Not everyone looks forward to the Holidays. If you grew up with a toxic Family of Origin (FOO), the Holidays bring on a sense of dread and depression. Nothing brings out the Funk in Dysfunction like forced family gatherings with the influence of egg nog.
For me, attending holiday family gatherings meant that I would be squeezed back into the role of the rebellious black sheep. I would be reminded, publicly, of every infraction and violation ever committed (with great embellishment), have my flaws pointed out in the form of ridicule, and my significant other would have been bombarded with inappropriate personal questions and baited into religious and political debates that could possibly result in physical violence. Fun times!
It wasn’t until my late thirties that I began making excuses for bailing on the family gatherings, and it would be a decade more before I finally came to realize that, in order to gain my sanity, I had to go complete no contact with my parents.
Admittedly this was a tough choice to make. Firing your parents is not an easy thing to do. It’s not socially acceptable and it usually means that you also lose contact with extended family members who are still in the FOG (Fear, Obligation, Guilt) machine. Or the abuse they receive isn’t as intense, so they can live with it, and can’t understand why you won’t.
So if you aren’t at a place in your life where you are willing to completely cut out the toxic family members from your life, I have a few suggestions:
1) Avoid the large family gatherings altogether. You are never obligated to put yourself in abusive situations. Not even (especially) when the abusers are family. Instead, try meeting up with sane family members separately.
2) If you feel you must attend large family gatherings, have a plan to only stay for a short period of time.
3) The moment a toxic family member begins provoking you, politely leave without making a scene. Don’t allow yourself to be goaded into an argument.
You didn’t get to choose your family members but you do get to choose, as an adult, to not take abuse. The Holidays should be a cause for happiness and celebration of peace.
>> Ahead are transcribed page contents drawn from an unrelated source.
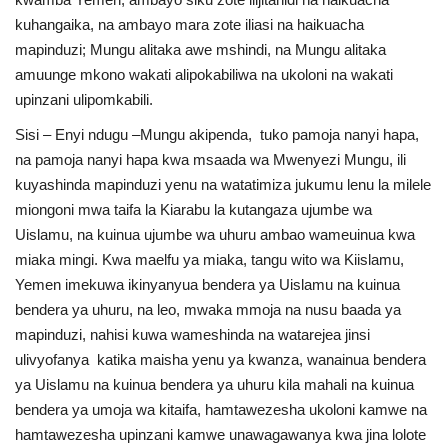
kuhangaika, na ambayo mara zote iliasi na haikuacha
mapinduzi; Mungu alitaka awe mshindi, na Mungu alitaka
amuunge mkono wakati alipokabiliwa na ukoloni na wakati
upinzani ulipomkabili.
Sisi – Enyi ndugu –Mungu akipenda, tuko pamoja nanyi hapa,
na pamoja nanyi hapa kwa msaada wa Mwenyezi Mungu, ili
kuyashinda mapinduzi yenu na watatimiza jukumu lenu la milele
miongoni mwa taifa la Kiarabu la kutangaza ujumbe wa
Uislamu, na kuinua ujumbe wa uhuru ambao wameuinua kwa
miaka mingi. Kwa maelfu ya miaka, tangu wito wa Kiislamu,
Yemen imekuwa ikinyanyua bendera ya Uislamu na kuinua
bendera ya uhuru, na leo, mwaka mmoja na nusu baada ya
mapinduzi, nahisi kuwa wameshinda na watarejea jinsi
ulivyofanya katika maisha yenu ya kwanza, wanainua bendera
ya Uislamu na kuinua bendera ya uhuru kila mahali na kuinua
bendera ya umoja wa kitaifa, hamtawezesha ukoloni kamwe na
hamtawezesha upinzani kamwe unawagawanya kwa jina lolote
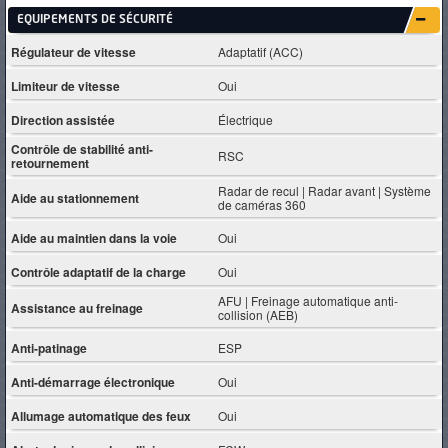
EQUIPEMENTS DE SÉCURITÉ
Régulateur de vitesse
Adaptatif (ACC)
Limiteur de vitesse
Oui
Direction assistée
Électrique
Contrôle de stabilité anti-
RSC
retournement
Radar de recul | Radar avant | Système
Aide au stationnement
de caméras 360
Aide au maintien dans la voie
Oui
Contrôle adaptatif de la charge
Oui
AFU | Freinage automatique anti-
Assistance au freinage
collision (AEB)
Anti-patinage
ESP
Anti-démarrage électronique
Oui
Allumage automatique des feux
Oui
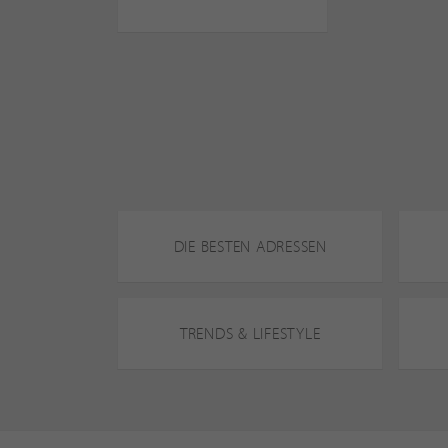
DIE BESTEN ADRESSEN
TRENDS & LIFESTYLE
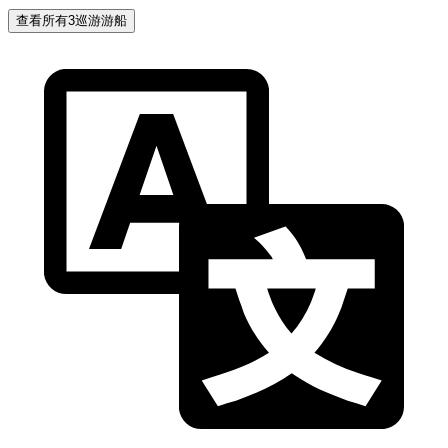
查看所有3巡游游船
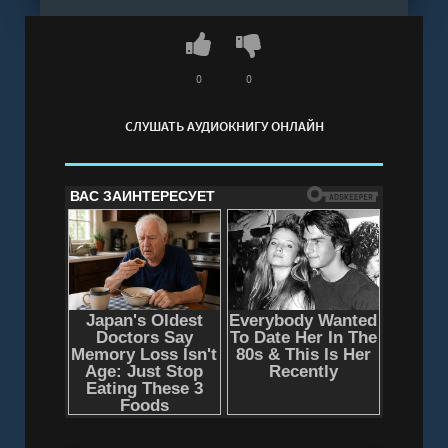
0
0
СЛУШАТЬ АУДИОКНИГУ ОНЛАЙН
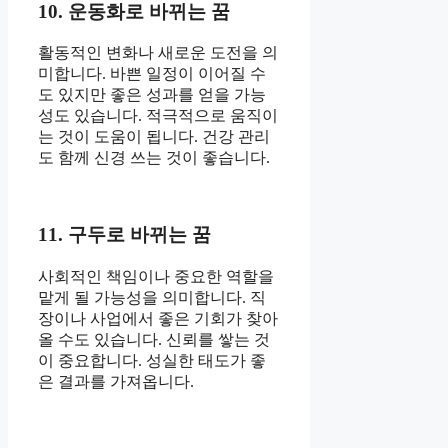
10. 운동화로 바뀌는 꿈
활동적인 변화나 새로운 도전을 의
미합니다. 바쁜 일정이 이어질 수
도 있지만 좋은 성과를 얻을 가능
성도 있습니다. 적극적으로 움직이
는 것이 도움이 됩니다. 건강 관리
도 함께 신경 쓰는 것이 좋습니다.
11. 구두로 바뀌는 꿈
사회적인 책임이나 중요한 역할을
맡게 될 가능성을 의미합니다. 직
장이나 사업에서 좋은 기회가 찾아
올 수도 있습니다. 신뢰를 쌓는 것
이 중요합니다. 성실한 태도가 좋
은 결과를 가져옵니다.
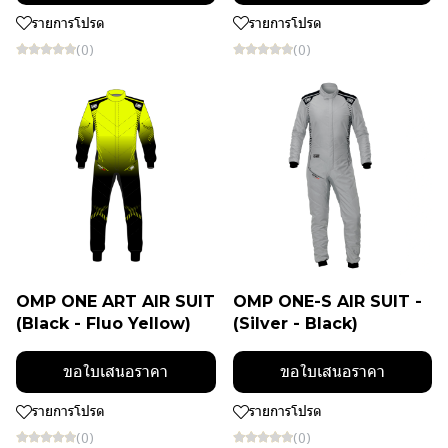
รายการโปรด
รายการโปรด
(0)
(0)
OMP ONE ART AIR SUIT
OMP ONE-S AIR SUIT -
(Black - Fluo Yellow)
(Silver - Black)
ขอใบเสนอราคา
ขอใบเสนอราคา
รายการโปรด
รายการโปรด
(0)
(0)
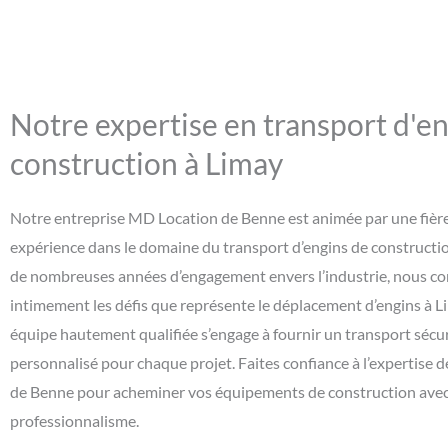
Notre expertise en transport d'e
construction à Limay
Notre entreprise MD Location de Benne est animée par une fière
expérience dans le domaine du transport d’engins de constructio
de nombreuses années d’engagement envers l’industrie, nous 
intimement les défis que représente le déplacement d’engins à L
équipe hautement qualifiée s’engage à fournir un transport sécuri
personnalisé pour chaque projet. Faites confiance à l’expertise
de Benne pour acheminer vos équipements de construction avec
professionnalisme.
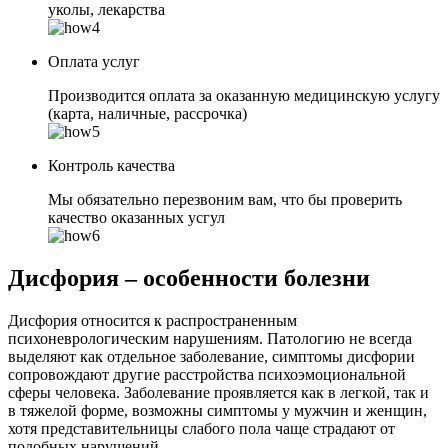
уколы, лекарства
Оплата услуг
Производится оплата за оказанную медицинскую услугу
(карта, наличные, рассрочка)
Контроль качества
Мы обязательно перезвоним вам, что бы проверить
качество оказанных усгул
Дисфория – особенности болезни
Дисфория относится к распространенным
психоневрологическим нарушениям. Патологию не всегда
выделяют как отдельное заболевание, симптомы дисфории
сопровождают другие расстройства психоэмоциональной
сферы человека. Заболевание проявляется как в легкой, так и
в тяжелой форме, возможны симптомы у мужчин и женщин,
хотя представительницы слабого пола чаще страдают от
подобных нарушений.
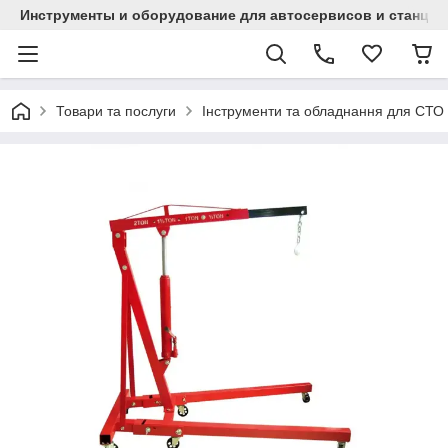
Инструменты и оборудование для автосервисов и станци
Товари та послуги
Інструменти та обладнання для СТО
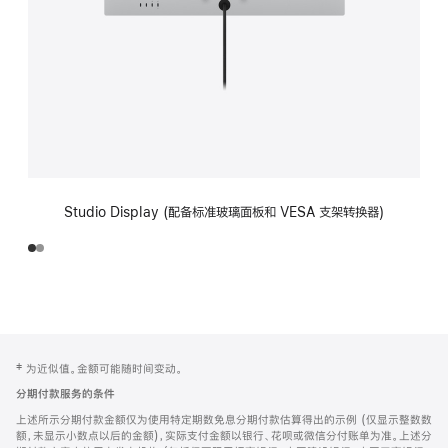
Studio Display (配备标准玻璃面板和 VESA 支架转换器)
网
脚
‡ 为近似值。金额可能随时间变动。
注
页
分期付款服务的条件
页
上述所示分期付款金额仅为使用特定期数免息分期付款估算得出的示例 (仅显示整数数
脚
额，未显示小数点以后的金额)，实际支付金额以银行、花呗或微信分付账单为准。上述分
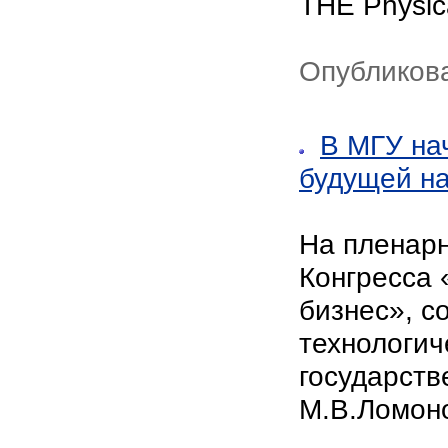
THE Physic
Опубликова
В МГУ на
будущей на
На пленарн
Конгресса 
бизнес», с
технологич
государств
М.В.Ломон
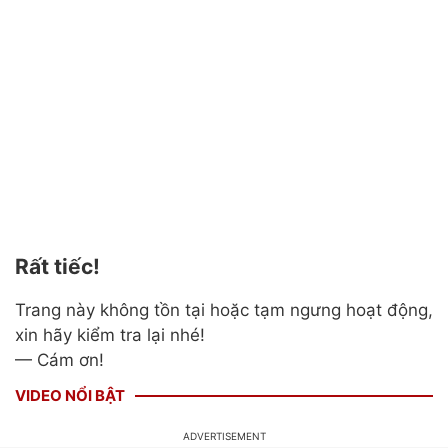
Rất tiếc!
Trang này không tồn tại hoặc tạm ngưng hoạt động,
xin hãy kiểm tra lại nhé!
— Cám ơn!
VIDEO NỔI BẬT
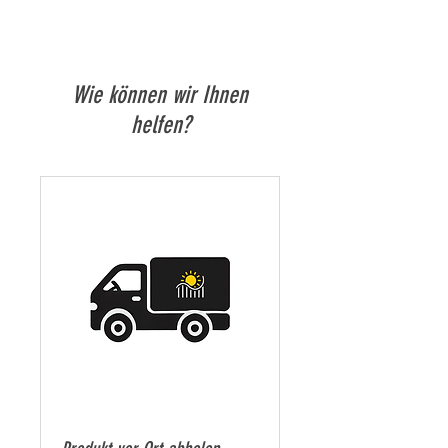
Wie können wir Ihnen
helfen?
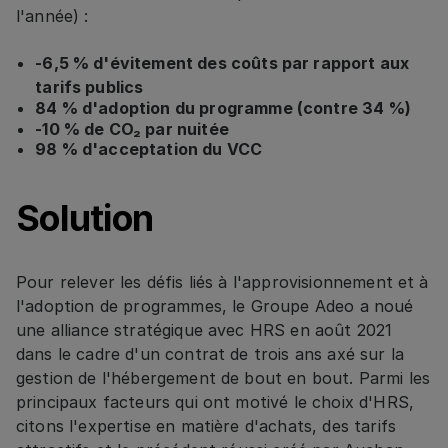
l'année) :
-6,5 % d'évitement des coûts par rapport aux
tarifs publics
84 % d'adoption du programme (contre 34 %)
-10 % de CO₂ par nuitée
98 % d'acceptation du VCC
Solution
Pour relever les défis liés à l'approvisionnement et à
l'adoption de programmes, le Groupe Adeo a noué
une alliance stratégique avec HRS en août 2021
dans le cadre d'un contrat de trois ans axé sur la
gestion de l'hébergement de bout en bout. Parmi les
principaux facteurs qui ont motivé le choix d'HRS,
citons l'expertise en matière d'achats, des tarifs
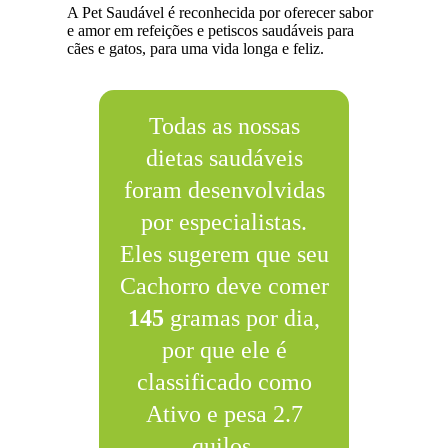
A Pet Saudável é reconhecida por oferecer sabor
e amor em refeições e petiscos saudáveis para
cães e gatos, para uma vida longa e feliz.
Todas as nossas
dietas saudáveis
foram desenvolvidas
por especialistas.
Eles sugerem que seu
Cachorro deve comer
145
gramas por dia,
por que ele é
classificado como
Ativo e pesa 2.7
quilos.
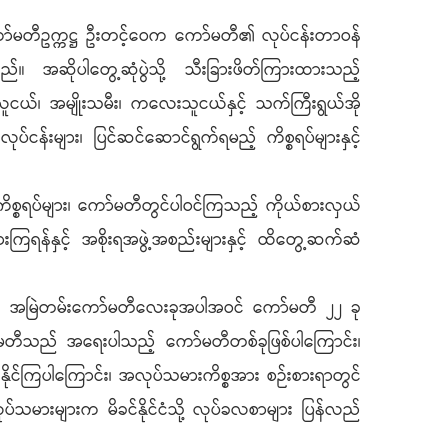
ာကော်မတီဥက္ကဋ္ဌ ဦးတင့်ဝေက ကော်မတီ၏ လုပ်ငန်းတာဝန်
ည်။ အဆိုပါတွေ့ဆုံပွဲသို့ သီးခြားဖိတ်ကြားထားသည့်
ူငယ်၊ အမျိုးသမီး၊ ကလေးသူငယ်နှင့် သက်ကြီးရွယ်အို
ငန်းများ၊ ပြင်ဆင်ဆောင်ရွက်ရမည့် ကိစ္စရပ်များနှင့်
ာကိစ္စရပ်များ၊ ကော်မတီတွင်ပါဝင်ကြသည့် ကိုယ်စားလှယ်
ွားကြရန်နှင့် အစိုးရအဖွဲ့အစည်းများနှင့် ထိတွေ့ဆက်ဆံ
ုရန် အမြဲတမ်းကော်မတီလေးခုအပါအဝင် ကော်မတီ ၂၂ ခု
ာ်မတီသည် အရေးပါသည့် ကော်မတီတစ်ခုဖြစ်ပါကြောင်း၊
ုင်ကြပါကြောင်း၊ အလုပ်သမားကိစ္စအား စဉ်းစားရာတွင်
်သမားများက မိခင်နိုင်ငံသို့ လုပ်ခလစာများ ပြန်လည်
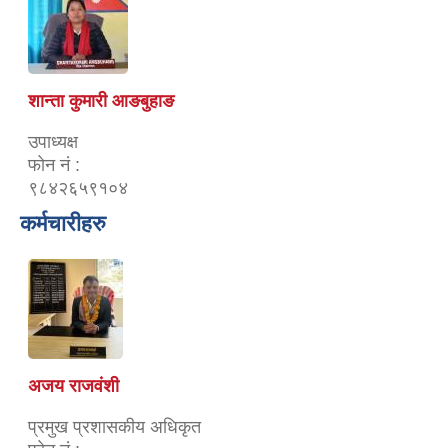
शान्ता कुमारी आङबुहाङ
उपाध्यक्ष
फोन नं :
९८४२६५९१०४
कर्मचारीहरु
अजय राजवंशी
प्रमुख प्रशासकीय अधिकृत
We at Crazybusters wish you a safe, happy and drama-free Holiday season.
Pam McCoy is a writer, author and co-host of Crazybusters.
I ‘m also a scapegoat & black sheep as you ,and was always set up,for humiliation, even if I showed up at gatherings! Solution, was to move out of the country & avoid holidays period. At forced gatherings or at funerals, make it short & get out.
And then they wonder why you’ve become distant.